Se ci dovesse essere una crisi, ha contemporaneamente avvertito il segretario del Pd Nicola Zingaretti, con un monito attribuitogli dai giornali senza uno straccio di smentita o precisazione, si andrebbe dritto alle elezioni lasciando a Palazzo Chigi Conte, sempre lui, che però diventerebbe a quel punto, il candidato premier dello stesso Zingaretti per la prossima legislatura. Siamo, quindi, già a questo livello di rapporti, cioè di tensioni, nella maggioranza giallorossa ancora in fasce.

In questa situazione si capisce la delusione del direttore del Corriere della Sera Luciano Fontana.

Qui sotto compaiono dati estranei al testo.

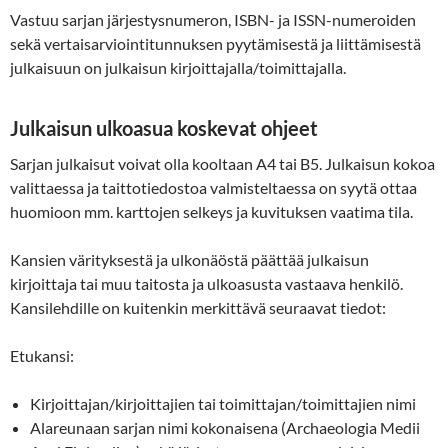
Vastuu sarjan järjestysnumeron, ISBN- ja ISSN-numeroiden
sekä vertaisarviointitunnuksen pyytämisestä ja liittämisestä
julkaisuun on julkaisun kirjoittajalla/toimittajalla.
Julkaisun ulkoasua koskevat ohjeet
Sarjan julkaisut voivat olla kooltaan A4 tai B5. Julkaisun kokoa
valittaessa ja taittotiedostoa valmisteltaessa on syytä ottaa
huomioon mm. karttojen selkeys ja kuvituksen vaatima tila.
Kansien värityksestä ja ulkonäöstä päättää julkaisun
kirjoittaja tai muu taitosta ja ulkoasusta vastaava henkilö.
Kansilehdille on kuitenkin merkittävä seuraavat tiedot:
Etukansi:
Kirjoittajan/kirjoittajien tai toimittajan/toimittajien nimi
Alareunaan sarjan nimi kokonaisena (Archaeologia Medii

Che, diversamente dalla rassegnazione di Eugenio Scalfari, su Repubblica, a vivere in “un Purgatorio senza Paradiso”, si è chiesto se “si può continuare così”. E, di fronte ad “uno spettacolo per alcuni aspetti suicida” ha smesso di elogiare o scommettere sulle doti di “mediatore” del presidente del Consiglio, al quale piuttosto ha rimproverato di avere annunciato “una rivoluzione che non c’è” con la manovra finanziaria contestata, evidentemente non a torto, o almeno non del tutto a torto, da Di Maio e Renzi.

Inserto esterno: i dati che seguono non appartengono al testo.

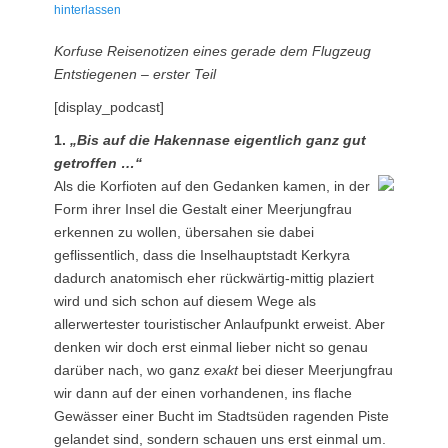
am
hinterlassen
Korfuse Reisenotizen eines gerade dem Flugzeug
Entstiegenen – erster Teil
[display_podcast]
1.
„Bis auf die Hakennase eigentlich ganz gut
getroffen …“
Als die Korfioten auf den Gedanken kamen, in der
Form ihrer Insel die Gestalt einer Meerjungfrau
erkennen zu wollen, übersahen sie dabei
geflissentlich, dass die Inselhauptstadt Kerkyra
dadurch anatomisch eher rückwärtig-mittig plaziert
wird und sich schon auf diesem Wege als
allerwertester touristischer Anlaufpunkt erweist. Aber
denken wir doch erst einmal lieber nicht so genau
darüber nach, wo ganz
exakt
bei dieser Meerjungfrau
wir dann auf der einen vorhandenen, ins flache
Gewässer einer Bucht im Stadtsüden ragenden Piste
gelandet sind, sondern schauen uns erst einmal um.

Ancor più si capisce, sempre in questa situazione, come e perché Silvio Berlusconi, spiazzando fra i suoi forzisti sia chi aveva tentato – come Gianfranco Rotondi – di offrire un gioco di sponda a Conte per consentirgli di durare, sia chi aveva rifiutato di accorrervi, si sia affrettato a saltare sul palco di Piazza San Giovanni, a Roma, per ricostituire nel modo più visibile possibile l’unità del centrodestra di fronte ai duecentomila manifestanti accorsi da ogni parte d’Italia all’invito di Salvini. Che ha sventolato l’”orgoglio italiano” nell’assalto mediatico, parlamentare ed elettorale, almeno quello a livello regionale non procrastinabile, contro quello che il Cavaliere ha chiamato lo schieramento “delle cinque sinistre”. Egli ha visto e indicato la presenza anche della “sinistra giudiziaria”, accanto ai grillini, piddini, renziani e bersanian-dalemiani.

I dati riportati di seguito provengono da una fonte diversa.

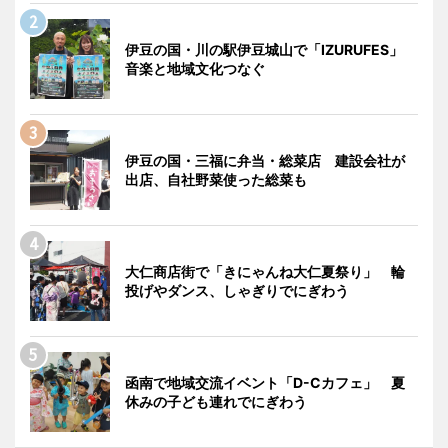
伊豆の国・川の駅伊豆城山で「IZURUFES」
音楽と地域文化つなぐ
伊豆の国・三福に弁当・総菜店 建設会社が
出店、自社野菜使った総菜も
大仁商店街で「きにゃんね大仁夏祭り」 輪
投げやダンス、しゃぎりでにぎわう
函南で地域交流イベント「D-Cカフェ」 夏
休みの子ども連れでにぎわう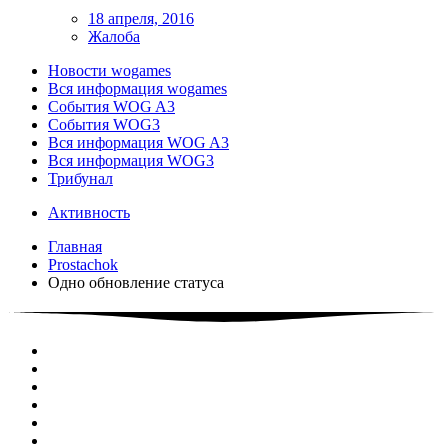
18 апреля, 2016
Жалоба
Новости wogames
Вся информация wogames
События WOG A3
События WOG3
Вся информация WOG A3
Вся информация WOG3
Трибунал
Активность
Главная
Prostachok
Одно обновление статуса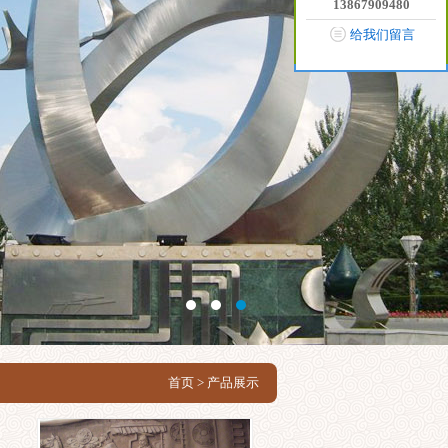
13867909480
给我们留言
首页
> 产品展示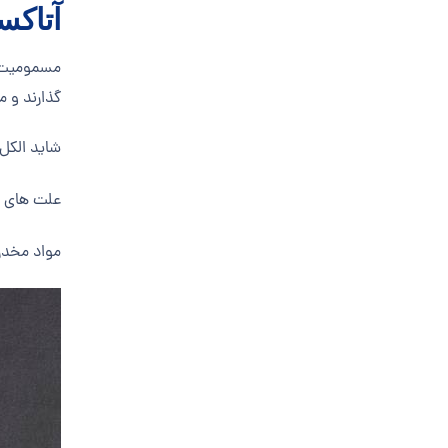
آتاکس
مسمومیت ه
گذارند و م
شاید الکل 
علت های دی
مواد مخدر تفریح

Conte ha insomma fatto il miracolo di ricompattare l’opposizione del centrodestra, peraltro nel giorno stesso in cui il cosiddetto socio della sua maggioranza Matteo Renzi completava a Firenze i riti leopoldini della formazione della sua Italia Viva vestendola di un simbolo, o bandiera, e faceva liquidare anche lui il Pd, al pari del Cavaliere, come “il partito delle tasse”.